■ EXERCISE DETAILS ■
Return exactly these lines and no others: the one containing "312 g, $2.56/100g" and all that follow it to the end of the listing below.

■ DATA FOR REVIEW ■
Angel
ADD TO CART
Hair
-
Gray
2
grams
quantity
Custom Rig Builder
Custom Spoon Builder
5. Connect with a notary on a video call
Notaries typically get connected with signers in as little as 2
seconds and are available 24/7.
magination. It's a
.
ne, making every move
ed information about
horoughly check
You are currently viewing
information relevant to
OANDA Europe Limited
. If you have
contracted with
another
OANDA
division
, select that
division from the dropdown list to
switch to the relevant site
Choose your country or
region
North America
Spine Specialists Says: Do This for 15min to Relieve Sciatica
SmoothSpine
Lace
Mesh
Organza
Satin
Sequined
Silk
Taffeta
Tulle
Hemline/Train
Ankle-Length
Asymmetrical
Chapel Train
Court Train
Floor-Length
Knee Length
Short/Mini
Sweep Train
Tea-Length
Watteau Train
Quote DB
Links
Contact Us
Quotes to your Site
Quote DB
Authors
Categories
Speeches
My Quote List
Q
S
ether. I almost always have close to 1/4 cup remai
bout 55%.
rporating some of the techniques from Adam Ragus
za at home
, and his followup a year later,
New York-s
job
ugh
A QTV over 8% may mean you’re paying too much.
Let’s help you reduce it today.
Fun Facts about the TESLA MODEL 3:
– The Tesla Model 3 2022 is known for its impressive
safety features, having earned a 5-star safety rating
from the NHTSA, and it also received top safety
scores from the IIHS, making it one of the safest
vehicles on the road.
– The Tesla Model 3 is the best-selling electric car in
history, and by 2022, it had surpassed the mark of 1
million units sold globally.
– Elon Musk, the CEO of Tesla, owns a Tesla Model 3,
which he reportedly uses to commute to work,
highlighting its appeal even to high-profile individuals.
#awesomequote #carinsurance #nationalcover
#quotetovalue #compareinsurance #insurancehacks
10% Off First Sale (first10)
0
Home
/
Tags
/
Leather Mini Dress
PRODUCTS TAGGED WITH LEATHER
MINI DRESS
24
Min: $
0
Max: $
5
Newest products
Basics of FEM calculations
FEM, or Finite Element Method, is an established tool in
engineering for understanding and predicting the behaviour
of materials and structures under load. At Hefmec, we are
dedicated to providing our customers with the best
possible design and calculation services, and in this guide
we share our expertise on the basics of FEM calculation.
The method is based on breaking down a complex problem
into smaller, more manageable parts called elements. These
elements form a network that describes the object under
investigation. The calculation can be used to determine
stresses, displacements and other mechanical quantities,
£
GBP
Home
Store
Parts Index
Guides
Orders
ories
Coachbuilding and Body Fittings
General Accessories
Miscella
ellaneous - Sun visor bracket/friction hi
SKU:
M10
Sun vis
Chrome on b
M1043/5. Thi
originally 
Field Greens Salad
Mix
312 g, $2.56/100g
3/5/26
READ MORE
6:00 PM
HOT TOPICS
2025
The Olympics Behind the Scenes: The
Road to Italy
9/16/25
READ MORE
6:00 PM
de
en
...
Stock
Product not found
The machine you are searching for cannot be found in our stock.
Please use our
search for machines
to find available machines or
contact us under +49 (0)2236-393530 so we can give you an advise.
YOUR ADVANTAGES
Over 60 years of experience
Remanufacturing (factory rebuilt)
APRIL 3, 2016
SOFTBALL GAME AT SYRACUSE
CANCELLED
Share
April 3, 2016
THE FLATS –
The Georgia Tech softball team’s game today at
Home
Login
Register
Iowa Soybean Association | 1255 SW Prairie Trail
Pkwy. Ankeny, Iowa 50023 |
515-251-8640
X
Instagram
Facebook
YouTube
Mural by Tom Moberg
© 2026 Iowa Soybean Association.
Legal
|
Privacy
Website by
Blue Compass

■ EXPECTED ANSWER ■
312 g, $2.56/100g
3/5/26
READ MORE
6:00 PM
HOT TOPICS
2025
The Olympics Behind the Scenes: The
Road to Italy
9/16/25
READ MORE
6:00 PM
de
en
...
Stock
Product not found
The machine you are searching for cannot be found in our stock.
Please use our
search for machines
to find available machines or
contact us under +49 (0)2236-393530 so we can give you an advise.
YOUR ADVANTAGES
Over 60 years of experience
Remanufacturing (factory rebuilt)
APRIL 3, 2016
SOFTBALL GAME AT SYRACUSE
CANCELLED
Share
April 3, 2016
THE FLATS –
The Georgia Tech softball team’s game today at
Home
Login
Register
Iowa Soybean Association | 1255 SW Prairie Trail
Pkwy. Ankeny, Iowa 50023 |
515-251-8640
X
Instagram
Facebook
YouTube
Mural by Tom Moberg
© 2026 Iowa Soybean Association.
Legal
|
Privacy
Website by
Blue Compass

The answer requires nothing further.